**Exercise brief**
Gather from the listing below each line that includes the word "laptop", and copy it.
□ □ □ □ □
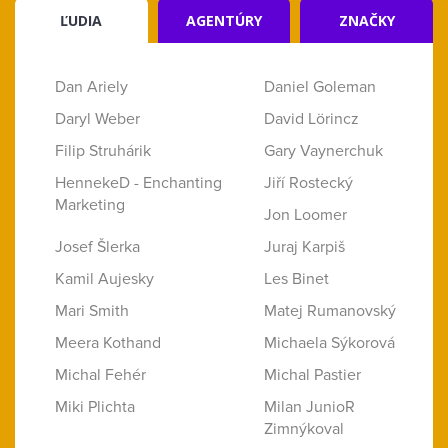
ĽUDIA
AGENTÚRY
ZNAČKY
Dan Ariely
Daniel Goleman
Daryl Weber
David Lörincz
Filip Struhárik
Gary Vaynerchuk
HennekeD - Enchanting
Jiří Rostecký
Marketing
Jon Loomer
Josef Šlerka
Juraj Karpiš
Kamil Aujesky
Les Binet
Mari Smith
Matej Rumanovský
Meera Kothand
Michaela Sýkorová
Michal Fehér
Michal Pastier
Miki Plichta
Milan JunioR
Zimnýkoval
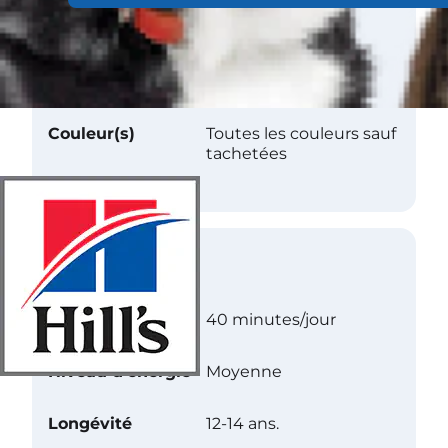
Longueur
Long
Texture
Soyeux
Couleur(s)
Toutes les couleurs sauf
tachetées
Soins
Exercice
40 minutes/jour
Niveau d’énergie
Moyenne
Longévité
12-14 ans.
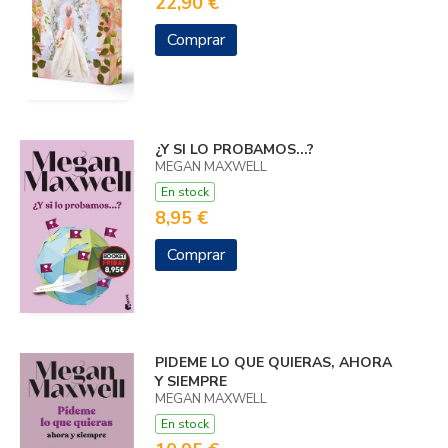
22,90 €
Comprar
¿Y SI LO PROBAMOS...?
MEGAN MAXWELL
En stock
8,95 €
Comprar
PIDEME LO QUE QUIERAS, AHORA
Y SIEMPRE
MEGAN MAXWELL
En stock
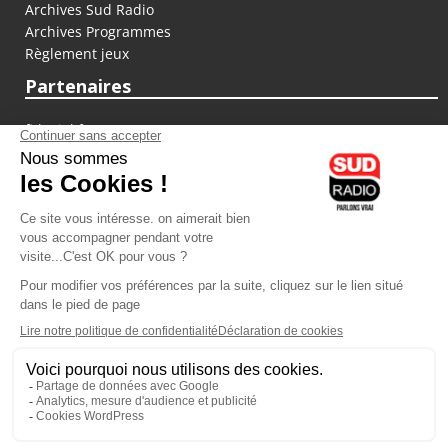
Archives Sud Radio
Archives Programmes
Règlement jeux
Partenaires
fiducial.fr
lyoncapitale.fr
olympique-et-lyonnais.com
L'application Iphone / Android
Téléchargez l'application
Les cookies
Gestion des cookies
Crédit photos : ©Sud Radio / Pierre Olivier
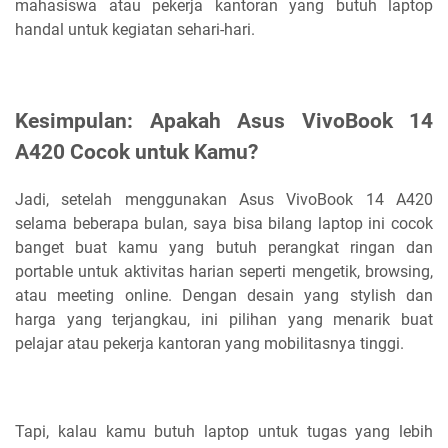
mahasiswa atau pekerja kantoran yang butuh laptop
handal untuk kegiatan sehari-hari.
Kesimpulan: Apakah Asus VivoBook 14
A420 Cocok untuk Kamu?
Jadi, setelah menggunakan Asus VivoBook 14 A420
selama beberapa bulan, saya bisa bilang laptop ini cocok
banget buat kamu yang butuh perangkat ringan dan
portable untuk aktivitas harian seperti mengetik, browsing,
atau meeting online. Dengan desain yang stylish dan
harga yang terjangkau, ini pilihan yang menarik buat
pelajar atau pekerja kantoran yang mobilitasnya tinggi.
Tapi, kalau kamu butuh laptop untuk tugas yang lebih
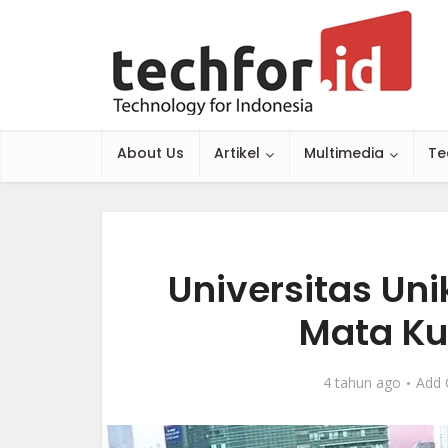
About Us
Artikel
Multimedia
Te
Universitas Un
Mata Ku
4 tahun ago
Add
□ □ □ □ □
**Exercise solution**
mahasiswa atau pekerja kantoran yang butuh laptop
selama beberapa bulan, saya bisa bilang laptop ini cocok
Tapi, kalau kamu butuh laptop untuk tugas yang lebih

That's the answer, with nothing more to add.